Lemon Pepper Chicken – A recipe using only 4 ingredients that yields a crispy, crunchy, delicious lemon pepper chicken. Little effort with maximum flavor results.
- 1lb boneless, skinless chicken breasts (thin sliced)
- 12oz bottle lemon pepper marinade (I use Lawry’s)
- 2 cups plain panko breadcrumbs
- 2–3 tbsp lemon pepper seasoning (depending on how you like it)
- avocado oil spray (optional)
- Trim the extra fat from your chicken breasts.
- Place the chicken breasts in a container or ziploc style bag.
- Add the bottle of marinade.
- Marinade anywhere from 15 min to 24 hours. The longer they marinade, the stronger the flavor.
- When you’re ready to cook them, preheat the oven to 425°F.
- In a shallow dish (big enough to fit the breasts), add your panko breadcrumbs and lemon pepper seasoning.
- Pull each breast from the marinade mixture (don’t rinse or shake off the marinade, it is the “glue” for the breading).

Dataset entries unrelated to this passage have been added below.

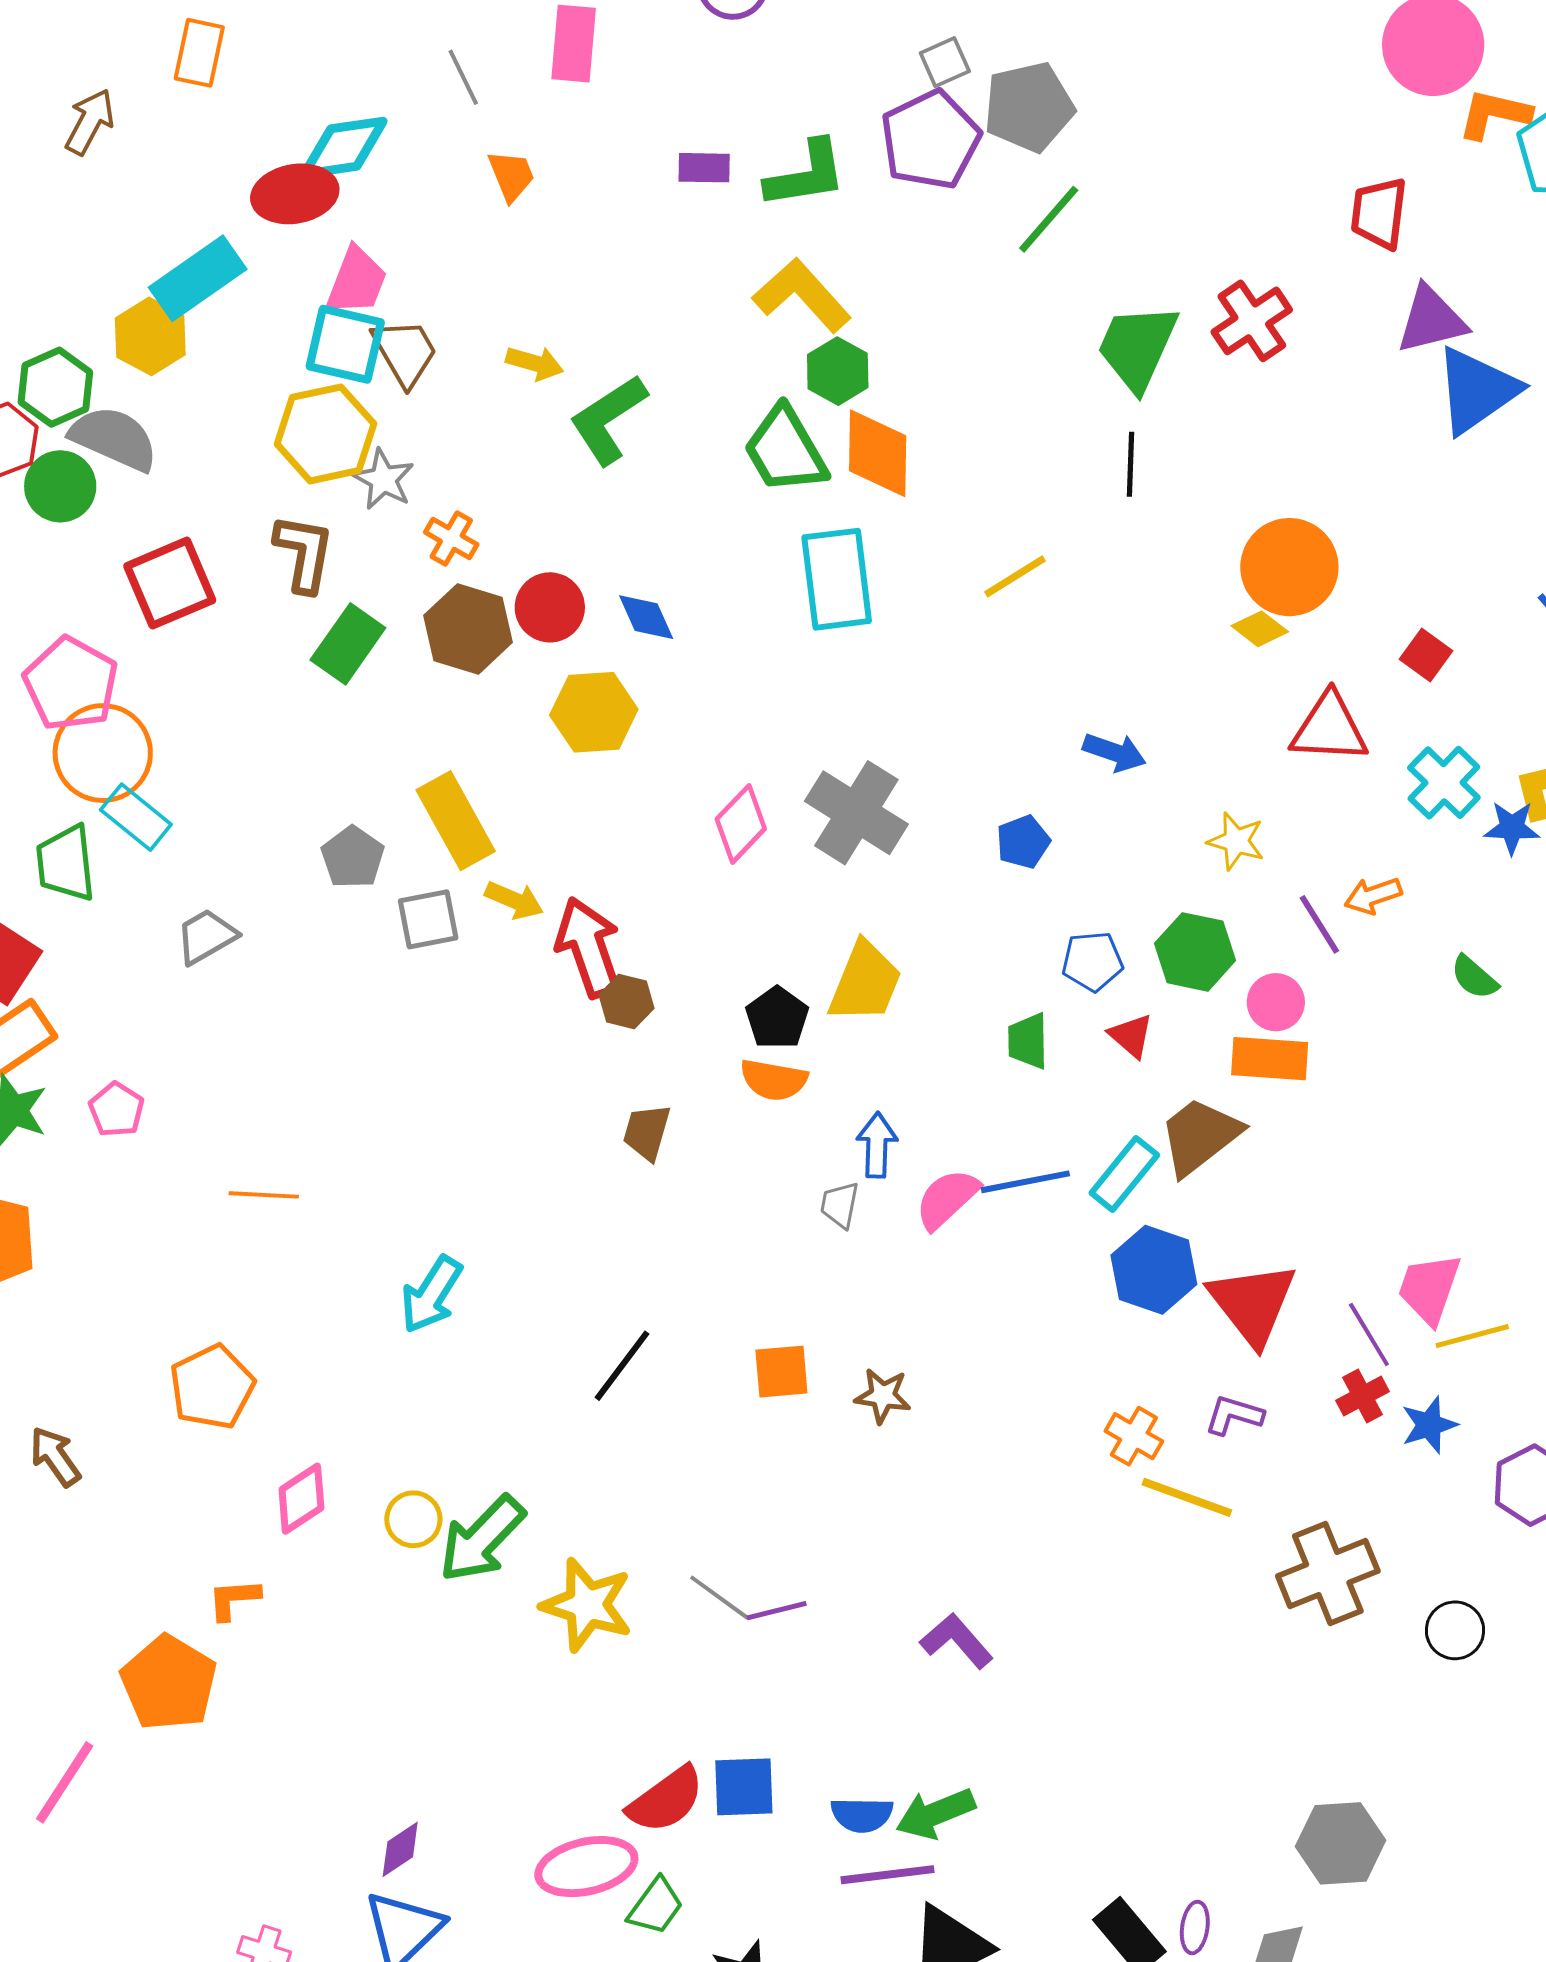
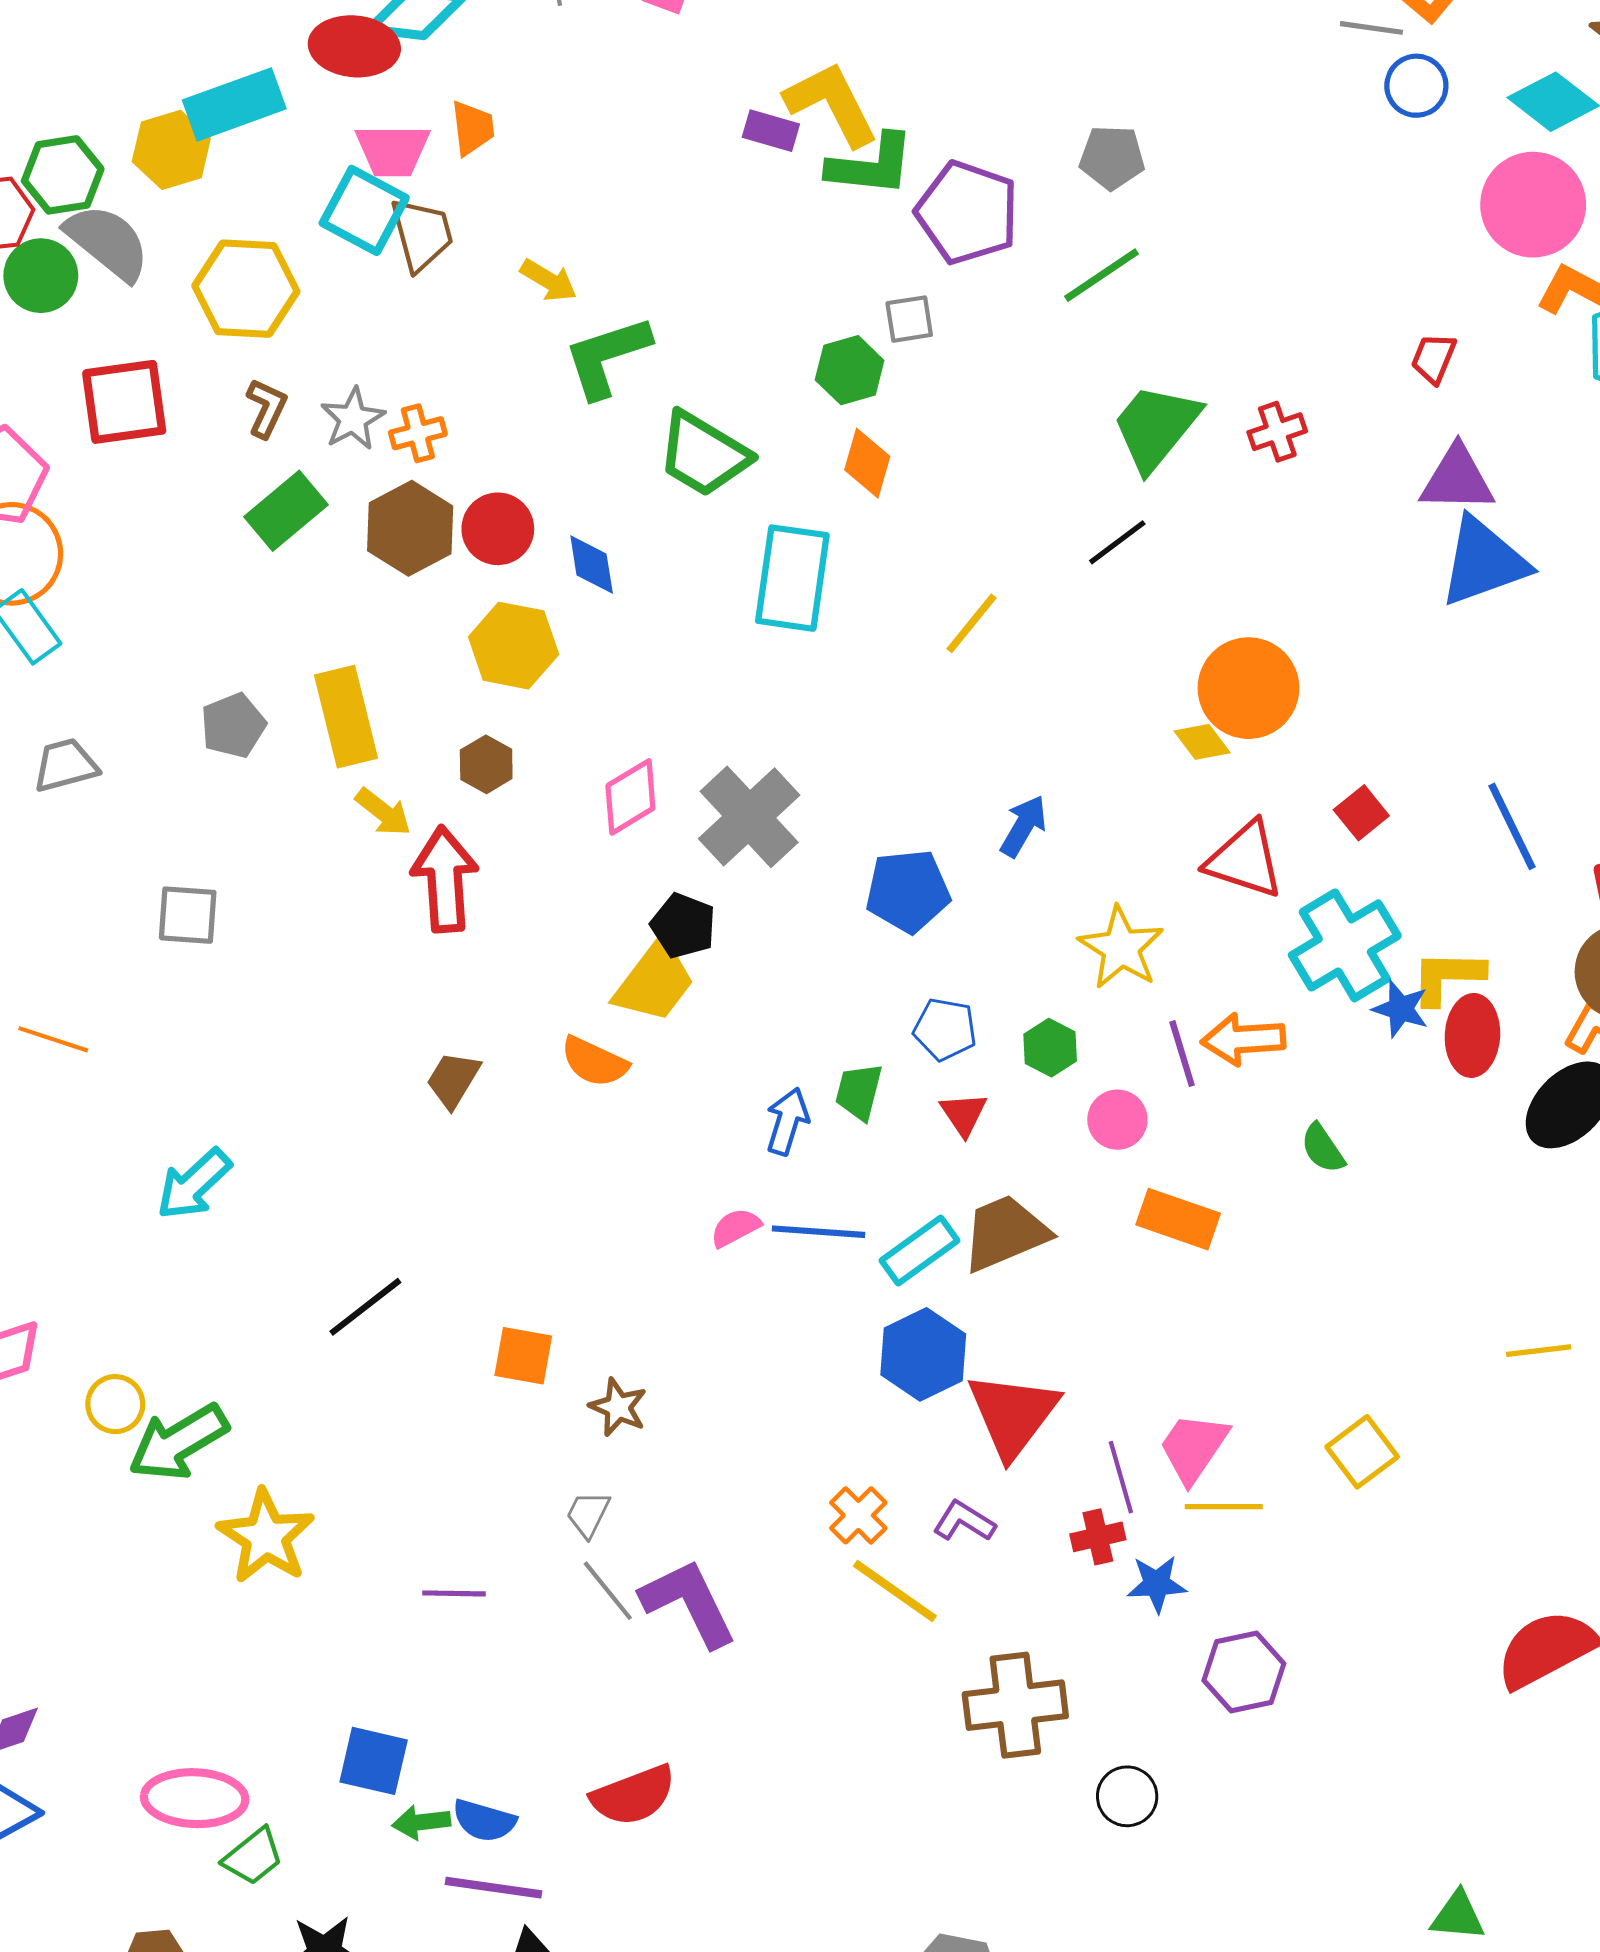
gray square: (945, 62) -> (909, 319), moved
gray pentagon: (1029, 107) -> (1112, 157), size x0.7
purple pentagon: (930, 140) -> (967, 212), moved, turned 30
orange trapezoid: (511, 176) -> (473, 128), moved
red trapezoid: (1379, 213) -> (1434, 358), size x0.7
pink trapezoid: (357, 281) -> (393, 150), turned 54
yellow L-shape: (802, 295) -> (832, 104), moved
red cross: (1252, 321) -> (1277, 432), size x0.7
yellow hexagon: (325, 434) -> (246, 289), moved
green trapezoid: (785, 450) -> (703, 454), moved, turned -44
orange diamond: (878, 453) -> (867, 463), size x0.7
black line: (1131, 464) -> (1117, 542), turned 36
gray star: (383, 479) -> (353, 419), moved
orange cross: (451, 538) -> (418, 433), turned 30
brown L-shape: (304, 553) -> (266, 408), size x0.7
yellow line: (1015, 576) -> (972, 623), turned -34
blue arrow: (1114, 752) -> (1024, 826), turned -94
cyan cross: (1444, 783) -> (1345, 945), size x1.4
yellow star: (1236, 841) -> (1121, 948), size x1.4
blue pentagon: (1023, 842) -> (908, 891), size x1.5
orange arrow: (1373, 896) -> (1243, 1039), size x1.4
gray square: (428, 919) -> (188, 915), moved
green hexagon: (1195, 952) -> (1050, 1048), size x0.7
yellow trapezoid: (865, 982) -> (654, 982), moved
brown hexagon: (626, 1002) -> (486, 764), moved
black pentagon: (777, 1018) -> (683, 926), moved, turned -30
orange rectangle: (1270, 1059) -> (1178, 1219), moved
blue arrow: (877, 1145) -> (787, 1121), moved
pink semicircle: (947, 1199) -> (735, 1228), size x0.7
gray trapezoid: (840, 1205) -> (588, 1514), moved
gray line: (719, 1597) -> (608, 1591), moved
purple L-shape: (957, 1641) -> (689, 1603), moved, size x1.4
red semicircle: (666, 1800) -> (633, 1795), moved
green arrow: (935, 1813) -> (421, 1822), moved, size x0.7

- Place the breast in the panko mix, covering it completely with breadcrumbs.
- Put breaded chicken breasts on a baking sheet lined with parchment or silicone baking mat (you could also use a casserole style dish).
- This is an optional step: spray the tops of the chicken breasts lightly with avocado oil to get them extra crispy!
- Bake in the oven until internal temp reaches 165°F. I use thin cut breasts and they are usually done around 25 minutes. Enjoy!